Wednesday, September 08, 2010

    Community Builder: Affirmation Circle

    Jesus' ministry was often to those who were the outcasts and the forgotten in his culture.  Time and again he empowered them to see themselves not as the discarded or the insignificant but as God's beloved children.  The world might be a more compassionate and peaceful place if more people embraced this simple truth and truly trusted it.  I'm a firm believer that we can't really learn to fully love others until we learn to fully love ourselves.

    With that in mind, invite youth into a simple experience of affirming each other as an expression of love and care for their fellow youth group members.  Tape a simple, white paper plate to each person's back and give everyone a magic marker.  Invite youth to mill around the room as they take time to write one or more affirming words on each person's plate.  Challenge them to think of descriptive words or phrases that describe each person's unique qualities.  When finished, take off each person's plate and write their name on the back.  Consider closing your meeting by sharing and discussing Psalm 139 and passing out the plates for youth to take home and hang in their rooms as a reminder that they are wonderfully made...and as a daily challenge to see others this way, too.

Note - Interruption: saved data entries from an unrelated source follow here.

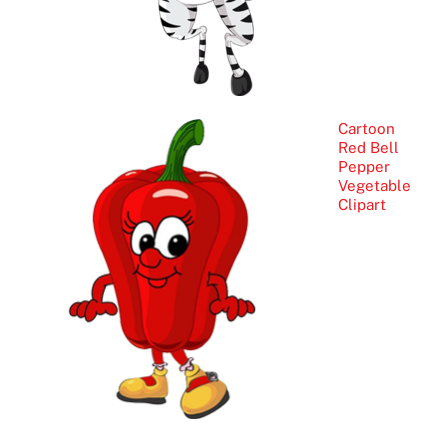
Cartoon
Red Bell
Pepper
Vegetable
Clipart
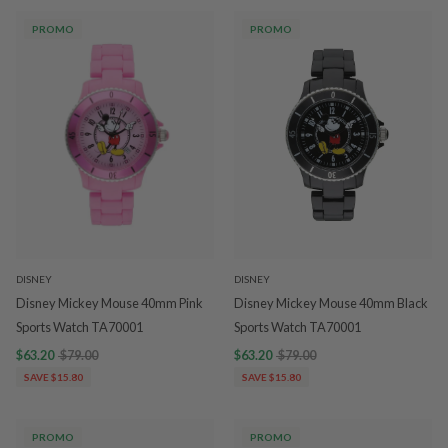
PROMO
PROMO
DISNEY
DISNEY
Disney Mickey Mouse 40mm Pink
Disney Mickey Mouse 40mm Black
Sports Watch TA70001
Sports Watch TA70001
$63.20
$79.00
$63.20
$79.00
SAVE $15.80
SAVE $15.80
PROMO
PROMO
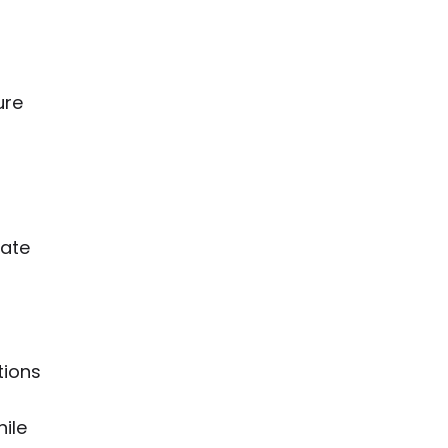
ure
rate
tions
hile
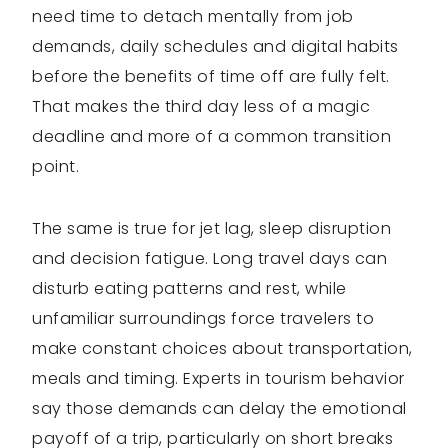
need time to detach mentally from job
demands, daily schedules and digital habits
before the benefits of time off are fully felt.
That makes the third day less of a magic
deadline and more of a common transition
point.
The same is true for jet lag, sleep disruption
and decision fatigue. Long travel days can
disturb eating patterns and rest, while
unfamiliar surroundings force travelers to
make constant choices about transportation,
meals and timing. Experts in tourism behavior
say those demands can delay the emotional
payoff of a trip, particularly on short breaks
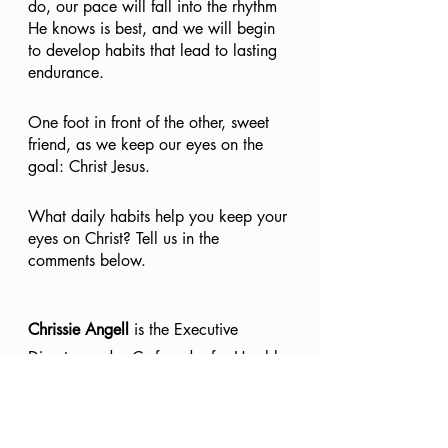
do, our pace will fall into the rhythm 
He knows is best, and we will begin 
to develop habits that lead to lasting 
endurance.
One foot in front of the other, sweet 
friend, as we keep our eyes on the 
goal: Christ Jesus.
What daily habits help you keep your 
eyes on Christ? Tell us in the 
comments below.
Chrissie Angell
 is the Executive 
Director and a Co-founder for Humble 
Faith Ministries. She is a speaker, 
writer, and Bible teacher who is 
passionate about pointing women to 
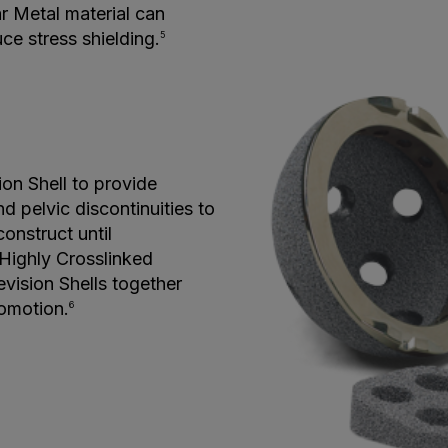
r Metal material can
e stress shielding.
5
on Shell to provide
d pelvic discontinuities to
onstruct until
 Highly Crosslinked
vision Shells together
romotion.
6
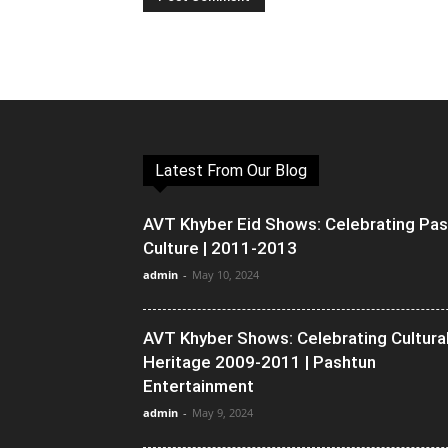
Latest From Our Blog
AVT Khyber Eid Shows: Celebrating Pa
Culture | 2011-2013
admin
-
May 10, 2024
AVT Khyber Shows: Celebrating Cultura
Heritage 2009-2011 | Pashtun
Entertainment
admin
-
May 9, 2024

    Christopher Wesley said...

    Nice and simple suggestion, great for the students to hear something positive. One thing I find hard is for the students to really find authentic affirmations. A lot of the time when we've asked them to affirm someone, it's something like, "I like your shirt." It would be great if we could get them to look deeper, but then again I know teens who's days have been made when you compliment a piece of clothing that they are wearing.
    Right now we have a small group with only two girls (looking to recruit more), but one girl is special needs and the other is a little frustrated. I think an exercise like this could really help break the ice.

    Brian said...

    That's an excellent point. Often when I do this activity I rule out affirmations of a person's appearance and encourage youth to focus on a person's abilities or character. All of us, I guess, (not just teens) tend to focus on the superficial and it takes some pratice to learn to see each other more deeply.